The South Houndé JV agreement was signed in November 2014 with an initial
3-month work programme commencing shortly thereafter. By the end of 2014, soil
sampling had commenced on the Tyikoro licence and an induced polarisation (IP)
survey extending the Tankoro IP grid had been completed. Additionally, a total
of 59 aircore holes (3,377 metres), seven reverse circulation holes (944
metres) and two diamond core holes (624 metres) had been completed across
several targets; we expect to release initial results during Q1 2015.

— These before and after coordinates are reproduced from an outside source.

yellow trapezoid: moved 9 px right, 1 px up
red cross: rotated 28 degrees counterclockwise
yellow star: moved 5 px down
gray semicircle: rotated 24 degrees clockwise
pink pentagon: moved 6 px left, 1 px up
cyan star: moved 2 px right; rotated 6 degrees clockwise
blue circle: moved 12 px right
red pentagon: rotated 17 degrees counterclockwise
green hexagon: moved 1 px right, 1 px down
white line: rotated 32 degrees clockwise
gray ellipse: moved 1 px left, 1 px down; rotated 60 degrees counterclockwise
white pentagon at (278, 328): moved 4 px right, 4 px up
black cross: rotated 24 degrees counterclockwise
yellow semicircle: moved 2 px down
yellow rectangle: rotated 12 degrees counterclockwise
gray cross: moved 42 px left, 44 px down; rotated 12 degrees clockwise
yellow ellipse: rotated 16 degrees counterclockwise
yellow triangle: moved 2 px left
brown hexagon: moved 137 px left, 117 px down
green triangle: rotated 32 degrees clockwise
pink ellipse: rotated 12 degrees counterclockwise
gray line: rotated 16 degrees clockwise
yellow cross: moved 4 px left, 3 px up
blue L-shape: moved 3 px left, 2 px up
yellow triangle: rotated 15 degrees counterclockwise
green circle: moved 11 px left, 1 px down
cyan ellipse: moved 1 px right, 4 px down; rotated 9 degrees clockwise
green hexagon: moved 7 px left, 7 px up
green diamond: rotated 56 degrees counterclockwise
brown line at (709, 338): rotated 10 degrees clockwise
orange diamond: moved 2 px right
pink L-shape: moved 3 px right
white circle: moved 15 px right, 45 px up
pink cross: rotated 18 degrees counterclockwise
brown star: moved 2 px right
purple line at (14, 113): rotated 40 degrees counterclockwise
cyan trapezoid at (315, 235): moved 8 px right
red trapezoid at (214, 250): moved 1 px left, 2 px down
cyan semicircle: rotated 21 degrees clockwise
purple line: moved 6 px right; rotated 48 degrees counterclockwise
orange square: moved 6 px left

It is anticipated that two diamond rigs and one reverse circulation
rig will be in operation for most of Q1 2015 following up positive aircore
results and IP targets, as well as testing for high-grade plunge extensions to
the MC and MM zones.

Financial Review

The continued strong operational performance during the year was
partially offset by the continuing weak gold price environment in 2014, with
the average realised gold price US$121 per ounce lower than the prior year.
This is reflected in the Acacia Group's financial results for the year ended
31 December 2014:

- Revenue of US$930.2 million was US$1.2 million higher than 2013 driven by an
increase in sales volumes of 60,083 ounces (9%), which offset a 9% decrease in
the average realised gold price to US$1,258 per ounce sold (US$1,379 per ounce
sold in the prior year).

- Cash costs decreased to US$732 per ounce sold from US$812 in 2013, driven by
the higher production base, lower labour costs, lower warehouse costs and
lower corporate costs incurred and allocated to site.

- All-in sustaining costs decreased to US$1,105 per ounce sold from US$1,346
in 2013 due to lower cash costs, lower sustaining capital expenditures and
capitalised development costs combined with the impact of increased sales
volumes on per unit costs.

- EBITDA increased by 5% to US$252.7 million, mainly driven by lower direct
mining costs.

- Operational cash flow of US$289.5 million was 55% higher than 2013,
primarily as a result of reduced operating costs and decreased working capital
investment due to a decrease in other current assets, mainly driven by VAT
refunds received from the Tanzanian Government, an increase in trade payables
due to the timing of payments, partially offset by an investment in gold
inventory and an increase in dore and concentrate receivables.

The following review provides a detailed analysis of our
consolidated results for the year ended 31 December 2014 and the main factors
affecting financial performance. It should be read in conjunction with the
unaudited consolidated financial information and accompanying notes on pages
28 to 46, which have been prepared in accordance with International Financial
Reporting Standards as adopted for use in the European Union ("IFRS").

Market overview

Our financial results are impacted by external drivers in the form
of commodity prices, exchange rates and the cost of energy. Their impact in
2014 and our positioning going into 2015 are set out below.

The market price of gold has a significant impact on Acacia's
operating earnings and its ability to generate cash flows. Gold price
volatility continued to be elevated during 2014 with the gold price ranging
from a high of US$1,385 per ounce to a low of US$1,142 per ounce and closing
the year at US$1,206 per ounce. Market gold prices averaged US$1,266 per ounce
in 2014, a 10% decline from the prior year average of US$1,411.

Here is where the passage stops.